### STORED DATA

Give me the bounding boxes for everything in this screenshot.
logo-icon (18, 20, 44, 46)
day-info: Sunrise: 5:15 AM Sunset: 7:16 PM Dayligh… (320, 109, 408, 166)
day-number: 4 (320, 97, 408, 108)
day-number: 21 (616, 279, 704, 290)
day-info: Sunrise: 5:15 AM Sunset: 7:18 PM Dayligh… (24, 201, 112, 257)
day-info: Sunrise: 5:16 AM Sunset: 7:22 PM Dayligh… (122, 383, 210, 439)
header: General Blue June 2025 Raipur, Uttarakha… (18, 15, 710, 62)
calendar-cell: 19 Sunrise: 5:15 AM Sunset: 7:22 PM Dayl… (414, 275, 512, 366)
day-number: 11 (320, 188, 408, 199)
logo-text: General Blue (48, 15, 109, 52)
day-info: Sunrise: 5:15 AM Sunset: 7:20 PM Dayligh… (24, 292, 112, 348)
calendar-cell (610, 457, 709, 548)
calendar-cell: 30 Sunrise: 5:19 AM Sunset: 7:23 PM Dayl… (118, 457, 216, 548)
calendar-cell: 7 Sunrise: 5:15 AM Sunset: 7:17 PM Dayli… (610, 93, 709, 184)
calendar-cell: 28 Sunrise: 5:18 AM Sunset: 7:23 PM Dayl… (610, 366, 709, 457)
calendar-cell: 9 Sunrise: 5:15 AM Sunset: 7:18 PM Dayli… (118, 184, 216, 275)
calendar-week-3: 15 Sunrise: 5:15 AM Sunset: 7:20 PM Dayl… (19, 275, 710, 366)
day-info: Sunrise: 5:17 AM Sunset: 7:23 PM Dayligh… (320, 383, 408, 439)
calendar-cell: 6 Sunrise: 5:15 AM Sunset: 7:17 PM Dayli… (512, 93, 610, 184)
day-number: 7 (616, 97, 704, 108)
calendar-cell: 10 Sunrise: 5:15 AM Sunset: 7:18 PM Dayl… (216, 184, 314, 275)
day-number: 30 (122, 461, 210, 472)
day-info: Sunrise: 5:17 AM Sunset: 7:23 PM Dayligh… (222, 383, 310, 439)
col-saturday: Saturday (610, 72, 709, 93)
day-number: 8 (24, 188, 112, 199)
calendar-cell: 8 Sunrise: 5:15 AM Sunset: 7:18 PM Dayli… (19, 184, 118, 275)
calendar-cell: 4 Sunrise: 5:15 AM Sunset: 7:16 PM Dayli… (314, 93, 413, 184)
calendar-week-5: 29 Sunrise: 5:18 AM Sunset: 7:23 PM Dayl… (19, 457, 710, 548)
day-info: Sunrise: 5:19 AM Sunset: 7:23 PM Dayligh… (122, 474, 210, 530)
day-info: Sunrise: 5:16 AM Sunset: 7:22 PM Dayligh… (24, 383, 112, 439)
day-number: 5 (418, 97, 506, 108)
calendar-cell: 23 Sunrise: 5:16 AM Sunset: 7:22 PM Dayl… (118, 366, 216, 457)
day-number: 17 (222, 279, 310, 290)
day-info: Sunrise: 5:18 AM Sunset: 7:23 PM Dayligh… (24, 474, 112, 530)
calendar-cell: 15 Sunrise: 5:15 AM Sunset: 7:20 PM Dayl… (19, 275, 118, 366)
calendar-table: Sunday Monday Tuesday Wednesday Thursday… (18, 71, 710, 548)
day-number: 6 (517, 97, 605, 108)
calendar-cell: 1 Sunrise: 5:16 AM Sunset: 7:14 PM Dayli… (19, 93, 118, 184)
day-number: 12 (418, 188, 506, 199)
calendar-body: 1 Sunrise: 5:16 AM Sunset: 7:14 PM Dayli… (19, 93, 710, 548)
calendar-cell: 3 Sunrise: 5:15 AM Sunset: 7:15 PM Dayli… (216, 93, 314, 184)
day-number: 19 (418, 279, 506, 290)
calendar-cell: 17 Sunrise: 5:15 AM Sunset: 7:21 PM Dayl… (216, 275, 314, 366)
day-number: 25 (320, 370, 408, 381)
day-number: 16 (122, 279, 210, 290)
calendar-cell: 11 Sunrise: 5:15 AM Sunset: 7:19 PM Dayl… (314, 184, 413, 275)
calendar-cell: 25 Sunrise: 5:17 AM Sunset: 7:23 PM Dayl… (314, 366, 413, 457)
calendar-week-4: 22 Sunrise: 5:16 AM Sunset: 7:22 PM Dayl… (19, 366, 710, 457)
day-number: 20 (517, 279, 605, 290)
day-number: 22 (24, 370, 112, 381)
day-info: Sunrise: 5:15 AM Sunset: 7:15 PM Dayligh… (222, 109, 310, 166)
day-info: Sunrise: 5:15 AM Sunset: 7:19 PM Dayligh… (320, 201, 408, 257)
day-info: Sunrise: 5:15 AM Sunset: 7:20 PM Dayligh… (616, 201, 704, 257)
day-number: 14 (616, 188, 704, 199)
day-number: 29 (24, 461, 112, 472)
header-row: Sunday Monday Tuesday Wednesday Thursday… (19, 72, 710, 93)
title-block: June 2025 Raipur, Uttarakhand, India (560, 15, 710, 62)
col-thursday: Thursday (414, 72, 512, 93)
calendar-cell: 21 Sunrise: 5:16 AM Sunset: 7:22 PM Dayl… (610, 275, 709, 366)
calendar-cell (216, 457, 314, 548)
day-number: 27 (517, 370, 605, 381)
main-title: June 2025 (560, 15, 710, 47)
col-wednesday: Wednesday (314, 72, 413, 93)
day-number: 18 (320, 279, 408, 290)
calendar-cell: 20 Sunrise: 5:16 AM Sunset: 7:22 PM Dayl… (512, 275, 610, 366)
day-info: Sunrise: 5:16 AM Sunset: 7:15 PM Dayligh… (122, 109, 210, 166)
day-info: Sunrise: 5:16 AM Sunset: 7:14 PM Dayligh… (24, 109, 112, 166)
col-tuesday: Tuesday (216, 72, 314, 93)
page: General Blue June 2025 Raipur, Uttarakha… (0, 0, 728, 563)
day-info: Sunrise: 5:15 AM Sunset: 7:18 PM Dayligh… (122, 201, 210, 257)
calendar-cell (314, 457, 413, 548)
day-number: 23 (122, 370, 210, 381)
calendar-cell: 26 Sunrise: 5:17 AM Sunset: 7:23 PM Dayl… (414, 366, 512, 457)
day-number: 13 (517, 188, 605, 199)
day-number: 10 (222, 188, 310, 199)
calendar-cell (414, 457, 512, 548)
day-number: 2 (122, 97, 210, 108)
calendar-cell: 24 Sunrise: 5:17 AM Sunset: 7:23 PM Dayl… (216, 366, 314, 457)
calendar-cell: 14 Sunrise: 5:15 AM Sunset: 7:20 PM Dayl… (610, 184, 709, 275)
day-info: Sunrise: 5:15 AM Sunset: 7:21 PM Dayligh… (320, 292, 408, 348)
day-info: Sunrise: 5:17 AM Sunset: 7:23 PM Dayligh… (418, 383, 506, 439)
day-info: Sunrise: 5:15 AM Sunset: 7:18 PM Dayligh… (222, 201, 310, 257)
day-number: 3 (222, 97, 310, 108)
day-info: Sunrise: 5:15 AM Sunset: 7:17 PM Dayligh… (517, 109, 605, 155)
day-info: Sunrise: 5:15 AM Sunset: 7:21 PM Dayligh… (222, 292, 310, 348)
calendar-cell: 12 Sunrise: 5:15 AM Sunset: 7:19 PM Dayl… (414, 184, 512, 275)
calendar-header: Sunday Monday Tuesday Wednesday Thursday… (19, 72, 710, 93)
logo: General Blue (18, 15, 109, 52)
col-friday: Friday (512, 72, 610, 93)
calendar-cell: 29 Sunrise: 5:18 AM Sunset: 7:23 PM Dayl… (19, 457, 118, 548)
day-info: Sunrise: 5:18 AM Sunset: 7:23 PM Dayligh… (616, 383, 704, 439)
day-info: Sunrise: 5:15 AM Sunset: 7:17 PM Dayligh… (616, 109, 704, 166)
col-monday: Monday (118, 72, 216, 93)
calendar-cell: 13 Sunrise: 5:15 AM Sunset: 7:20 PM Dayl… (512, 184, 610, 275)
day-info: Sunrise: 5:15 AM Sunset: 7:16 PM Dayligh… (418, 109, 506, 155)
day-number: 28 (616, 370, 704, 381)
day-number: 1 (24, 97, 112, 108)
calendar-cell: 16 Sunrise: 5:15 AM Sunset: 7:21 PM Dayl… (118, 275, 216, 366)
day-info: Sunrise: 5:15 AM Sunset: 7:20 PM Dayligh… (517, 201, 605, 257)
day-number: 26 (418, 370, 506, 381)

* * *

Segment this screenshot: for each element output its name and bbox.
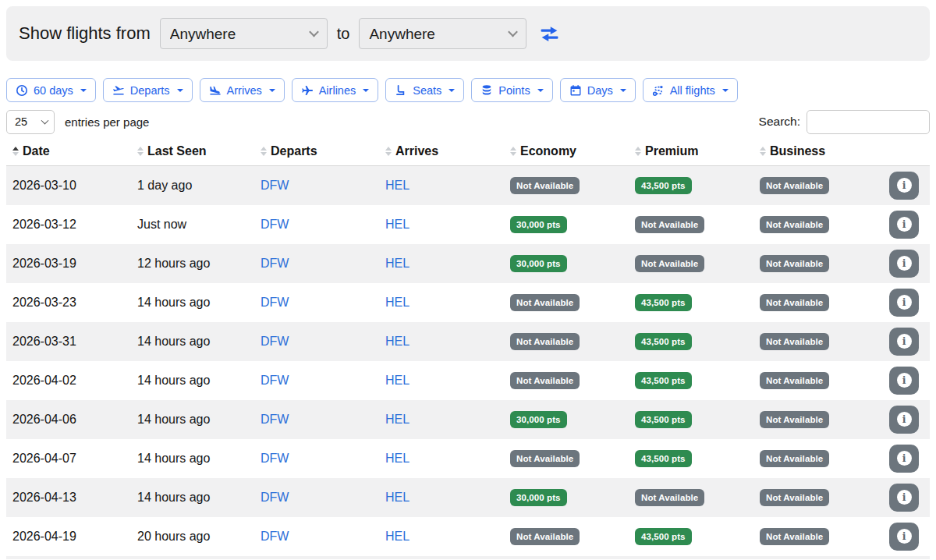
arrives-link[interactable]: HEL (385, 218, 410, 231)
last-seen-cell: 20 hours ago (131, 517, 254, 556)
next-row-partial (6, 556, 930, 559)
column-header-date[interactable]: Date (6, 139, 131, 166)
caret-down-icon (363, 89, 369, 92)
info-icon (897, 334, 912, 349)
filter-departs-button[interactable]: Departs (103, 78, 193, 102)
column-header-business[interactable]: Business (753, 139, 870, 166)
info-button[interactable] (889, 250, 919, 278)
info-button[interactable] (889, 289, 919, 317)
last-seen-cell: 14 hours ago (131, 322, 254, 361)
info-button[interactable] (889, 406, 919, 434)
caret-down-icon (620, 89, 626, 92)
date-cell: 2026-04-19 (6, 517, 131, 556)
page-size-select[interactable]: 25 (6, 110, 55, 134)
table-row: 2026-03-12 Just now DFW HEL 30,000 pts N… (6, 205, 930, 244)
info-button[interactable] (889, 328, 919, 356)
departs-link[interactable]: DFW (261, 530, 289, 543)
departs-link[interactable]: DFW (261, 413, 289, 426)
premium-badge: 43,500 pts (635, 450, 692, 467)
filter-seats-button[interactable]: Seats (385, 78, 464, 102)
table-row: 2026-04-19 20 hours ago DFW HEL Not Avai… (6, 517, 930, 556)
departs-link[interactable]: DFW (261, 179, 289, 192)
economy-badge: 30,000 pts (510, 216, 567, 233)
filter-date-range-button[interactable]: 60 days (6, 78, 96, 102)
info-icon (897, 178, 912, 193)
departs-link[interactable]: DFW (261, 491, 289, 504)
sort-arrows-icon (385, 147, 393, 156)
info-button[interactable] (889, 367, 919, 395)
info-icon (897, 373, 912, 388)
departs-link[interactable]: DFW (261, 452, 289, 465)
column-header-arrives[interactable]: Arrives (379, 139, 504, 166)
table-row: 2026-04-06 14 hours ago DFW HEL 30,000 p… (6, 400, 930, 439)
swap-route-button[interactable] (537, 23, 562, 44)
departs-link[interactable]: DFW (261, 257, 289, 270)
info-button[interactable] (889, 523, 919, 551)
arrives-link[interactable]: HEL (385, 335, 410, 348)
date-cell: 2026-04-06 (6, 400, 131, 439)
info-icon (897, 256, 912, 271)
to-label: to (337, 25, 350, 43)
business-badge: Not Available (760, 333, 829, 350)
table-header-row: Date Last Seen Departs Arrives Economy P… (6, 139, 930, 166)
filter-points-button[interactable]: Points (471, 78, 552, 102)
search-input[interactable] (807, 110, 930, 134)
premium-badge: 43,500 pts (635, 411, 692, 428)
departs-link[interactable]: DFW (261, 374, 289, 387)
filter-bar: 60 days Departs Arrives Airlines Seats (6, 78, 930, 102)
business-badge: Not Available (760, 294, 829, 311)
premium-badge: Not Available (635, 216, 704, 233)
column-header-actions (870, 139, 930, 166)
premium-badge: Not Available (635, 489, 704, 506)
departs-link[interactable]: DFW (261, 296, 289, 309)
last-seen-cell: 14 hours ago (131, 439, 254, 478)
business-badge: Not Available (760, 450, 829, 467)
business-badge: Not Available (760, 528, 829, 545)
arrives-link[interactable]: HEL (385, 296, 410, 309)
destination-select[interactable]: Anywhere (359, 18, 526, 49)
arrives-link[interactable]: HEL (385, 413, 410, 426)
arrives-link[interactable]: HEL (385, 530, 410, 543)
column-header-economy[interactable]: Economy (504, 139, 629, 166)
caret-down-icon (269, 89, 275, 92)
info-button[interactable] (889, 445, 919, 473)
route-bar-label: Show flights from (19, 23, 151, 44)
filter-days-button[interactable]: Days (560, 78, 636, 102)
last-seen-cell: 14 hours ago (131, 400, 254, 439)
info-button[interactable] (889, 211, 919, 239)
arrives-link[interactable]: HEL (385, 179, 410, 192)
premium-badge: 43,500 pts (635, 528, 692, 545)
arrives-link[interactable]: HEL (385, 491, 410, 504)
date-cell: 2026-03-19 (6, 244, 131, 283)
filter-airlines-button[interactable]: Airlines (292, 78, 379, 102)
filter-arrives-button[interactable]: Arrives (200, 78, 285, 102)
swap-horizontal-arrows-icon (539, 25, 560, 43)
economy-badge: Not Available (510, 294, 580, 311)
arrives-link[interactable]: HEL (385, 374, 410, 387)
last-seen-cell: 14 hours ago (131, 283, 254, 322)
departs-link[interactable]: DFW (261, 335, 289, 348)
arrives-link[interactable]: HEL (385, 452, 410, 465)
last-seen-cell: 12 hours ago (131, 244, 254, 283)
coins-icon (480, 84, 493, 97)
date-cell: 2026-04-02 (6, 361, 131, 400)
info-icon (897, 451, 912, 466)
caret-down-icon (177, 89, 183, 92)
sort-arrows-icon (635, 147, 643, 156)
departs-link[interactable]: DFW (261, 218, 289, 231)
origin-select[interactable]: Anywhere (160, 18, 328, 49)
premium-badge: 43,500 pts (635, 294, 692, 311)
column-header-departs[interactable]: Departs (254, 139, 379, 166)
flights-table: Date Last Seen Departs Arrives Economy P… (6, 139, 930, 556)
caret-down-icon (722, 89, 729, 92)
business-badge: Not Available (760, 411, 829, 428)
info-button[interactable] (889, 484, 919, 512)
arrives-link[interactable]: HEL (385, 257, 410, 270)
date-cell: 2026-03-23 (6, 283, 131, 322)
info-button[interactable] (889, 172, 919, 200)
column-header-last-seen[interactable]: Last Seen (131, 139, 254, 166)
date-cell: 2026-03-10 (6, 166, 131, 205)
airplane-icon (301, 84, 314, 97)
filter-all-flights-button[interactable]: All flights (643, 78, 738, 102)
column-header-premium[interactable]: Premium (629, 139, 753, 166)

...

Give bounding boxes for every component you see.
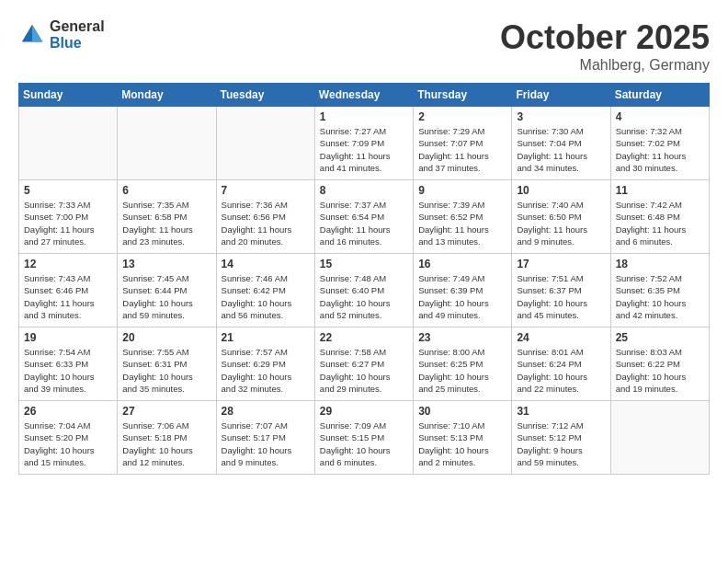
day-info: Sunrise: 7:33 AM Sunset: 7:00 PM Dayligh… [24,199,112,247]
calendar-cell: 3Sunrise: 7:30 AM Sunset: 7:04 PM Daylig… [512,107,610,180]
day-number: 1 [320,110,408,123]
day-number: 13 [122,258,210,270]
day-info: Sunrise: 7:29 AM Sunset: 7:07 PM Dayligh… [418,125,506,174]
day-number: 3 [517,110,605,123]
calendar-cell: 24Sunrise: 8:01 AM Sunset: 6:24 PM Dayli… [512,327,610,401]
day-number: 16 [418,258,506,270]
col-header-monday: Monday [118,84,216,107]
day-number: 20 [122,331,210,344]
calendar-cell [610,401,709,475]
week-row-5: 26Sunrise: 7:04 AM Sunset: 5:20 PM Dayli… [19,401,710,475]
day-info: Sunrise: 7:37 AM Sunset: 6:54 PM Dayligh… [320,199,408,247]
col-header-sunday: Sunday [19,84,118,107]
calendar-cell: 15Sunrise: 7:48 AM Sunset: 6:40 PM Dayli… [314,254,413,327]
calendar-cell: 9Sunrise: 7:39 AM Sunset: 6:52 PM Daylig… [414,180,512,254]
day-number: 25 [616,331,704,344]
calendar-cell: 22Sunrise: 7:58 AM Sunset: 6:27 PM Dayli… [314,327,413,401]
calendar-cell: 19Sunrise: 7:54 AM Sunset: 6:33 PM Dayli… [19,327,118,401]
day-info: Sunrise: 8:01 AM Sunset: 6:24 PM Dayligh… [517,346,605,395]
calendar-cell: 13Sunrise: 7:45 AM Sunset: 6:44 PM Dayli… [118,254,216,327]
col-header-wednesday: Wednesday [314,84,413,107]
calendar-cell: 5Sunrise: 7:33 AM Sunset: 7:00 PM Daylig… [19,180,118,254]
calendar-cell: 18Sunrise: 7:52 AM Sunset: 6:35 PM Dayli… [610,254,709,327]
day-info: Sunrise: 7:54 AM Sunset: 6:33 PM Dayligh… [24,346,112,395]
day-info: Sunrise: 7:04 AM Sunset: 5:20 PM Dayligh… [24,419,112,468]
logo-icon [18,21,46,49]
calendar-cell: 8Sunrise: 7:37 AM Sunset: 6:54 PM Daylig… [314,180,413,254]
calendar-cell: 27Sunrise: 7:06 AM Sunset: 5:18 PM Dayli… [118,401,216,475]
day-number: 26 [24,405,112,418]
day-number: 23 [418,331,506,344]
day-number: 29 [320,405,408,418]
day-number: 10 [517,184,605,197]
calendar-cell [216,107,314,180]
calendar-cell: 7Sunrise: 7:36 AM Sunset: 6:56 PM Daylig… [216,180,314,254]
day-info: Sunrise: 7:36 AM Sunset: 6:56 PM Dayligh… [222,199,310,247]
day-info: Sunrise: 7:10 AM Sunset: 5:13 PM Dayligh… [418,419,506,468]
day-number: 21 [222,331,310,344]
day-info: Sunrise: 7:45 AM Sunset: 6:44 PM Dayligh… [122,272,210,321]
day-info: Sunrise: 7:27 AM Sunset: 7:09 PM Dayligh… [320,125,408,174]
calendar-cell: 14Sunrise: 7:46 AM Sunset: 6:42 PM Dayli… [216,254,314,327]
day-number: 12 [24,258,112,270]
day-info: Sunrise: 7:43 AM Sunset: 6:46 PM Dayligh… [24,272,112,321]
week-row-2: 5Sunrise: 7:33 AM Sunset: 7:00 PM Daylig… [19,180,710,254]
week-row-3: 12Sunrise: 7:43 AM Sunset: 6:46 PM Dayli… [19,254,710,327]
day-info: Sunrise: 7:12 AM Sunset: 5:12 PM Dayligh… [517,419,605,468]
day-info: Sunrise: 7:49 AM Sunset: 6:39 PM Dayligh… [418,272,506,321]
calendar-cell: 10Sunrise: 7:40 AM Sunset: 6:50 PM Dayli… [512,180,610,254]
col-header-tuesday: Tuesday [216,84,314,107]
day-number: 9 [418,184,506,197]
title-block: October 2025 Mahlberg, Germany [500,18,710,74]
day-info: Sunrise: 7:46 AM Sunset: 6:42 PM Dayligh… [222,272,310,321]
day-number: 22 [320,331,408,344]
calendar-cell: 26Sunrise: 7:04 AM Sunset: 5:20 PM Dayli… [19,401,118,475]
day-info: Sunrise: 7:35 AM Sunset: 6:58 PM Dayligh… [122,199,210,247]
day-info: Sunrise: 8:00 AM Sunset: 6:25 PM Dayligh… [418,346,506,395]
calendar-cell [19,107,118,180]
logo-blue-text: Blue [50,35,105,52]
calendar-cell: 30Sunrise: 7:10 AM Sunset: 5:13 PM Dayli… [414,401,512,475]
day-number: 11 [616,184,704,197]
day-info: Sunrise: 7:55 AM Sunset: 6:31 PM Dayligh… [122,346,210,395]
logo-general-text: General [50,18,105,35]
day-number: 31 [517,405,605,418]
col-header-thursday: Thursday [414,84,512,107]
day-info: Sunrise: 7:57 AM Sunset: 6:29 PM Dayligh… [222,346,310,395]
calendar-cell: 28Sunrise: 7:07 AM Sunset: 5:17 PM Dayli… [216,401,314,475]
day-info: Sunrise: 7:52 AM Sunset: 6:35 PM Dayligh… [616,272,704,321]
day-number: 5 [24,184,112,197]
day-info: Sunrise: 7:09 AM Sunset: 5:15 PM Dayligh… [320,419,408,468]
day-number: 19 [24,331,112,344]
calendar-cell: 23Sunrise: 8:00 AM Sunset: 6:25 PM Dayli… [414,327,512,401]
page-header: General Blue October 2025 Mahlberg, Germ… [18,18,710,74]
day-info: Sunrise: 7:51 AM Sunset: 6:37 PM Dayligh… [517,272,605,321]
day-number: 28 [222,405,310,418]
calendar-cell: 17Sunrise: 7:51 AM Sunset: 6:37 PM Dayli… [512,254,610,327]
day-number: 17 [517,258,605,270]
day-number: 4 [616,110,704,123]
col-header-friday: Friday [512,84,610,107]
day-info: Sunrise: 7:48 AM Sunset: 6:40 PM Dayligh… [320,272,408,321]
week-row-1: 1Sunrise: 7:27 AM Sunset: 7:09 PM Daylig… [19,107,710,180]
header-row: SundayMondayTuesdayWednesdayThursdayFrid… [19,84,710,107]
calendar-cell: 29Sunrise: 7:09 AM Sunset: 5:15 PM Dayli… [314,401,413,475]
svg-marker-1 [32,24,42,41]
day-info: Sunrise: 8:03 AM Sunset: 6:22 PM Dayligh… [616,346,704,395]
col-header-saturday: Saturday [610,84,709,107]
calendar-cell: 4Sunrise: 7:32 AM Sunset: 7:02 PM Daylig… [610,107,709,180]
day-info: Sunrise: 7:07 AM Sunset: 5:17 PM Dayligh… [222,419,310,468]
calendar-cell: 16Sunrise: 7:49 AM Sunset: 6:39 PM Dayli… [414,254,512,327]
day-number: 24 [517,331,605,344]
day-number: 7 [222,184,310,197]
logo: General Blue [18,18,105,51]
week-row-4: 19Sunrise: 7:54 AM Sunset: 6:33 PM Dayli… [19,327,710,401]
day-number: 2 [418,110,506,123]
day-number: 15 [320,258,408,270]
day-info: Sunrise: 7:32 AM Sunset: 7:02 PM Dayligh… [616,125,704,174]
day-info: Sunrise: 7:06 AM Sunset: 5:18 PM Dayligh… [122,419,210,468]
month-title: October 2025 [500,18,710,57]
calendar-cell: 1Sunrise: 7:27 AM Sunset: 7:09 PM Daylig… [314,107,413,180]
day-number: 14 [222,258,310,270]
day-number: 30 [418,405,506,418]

### ABOUT THIS TASK
Please report every line in the entries above that holds the string "swap".

### SOLUTION TO THIS PROBLEM
swap-route-button[interactable] (537, 23, 562, 44)
swap-horizontal-arrows-icon (539, 25, 560, 43)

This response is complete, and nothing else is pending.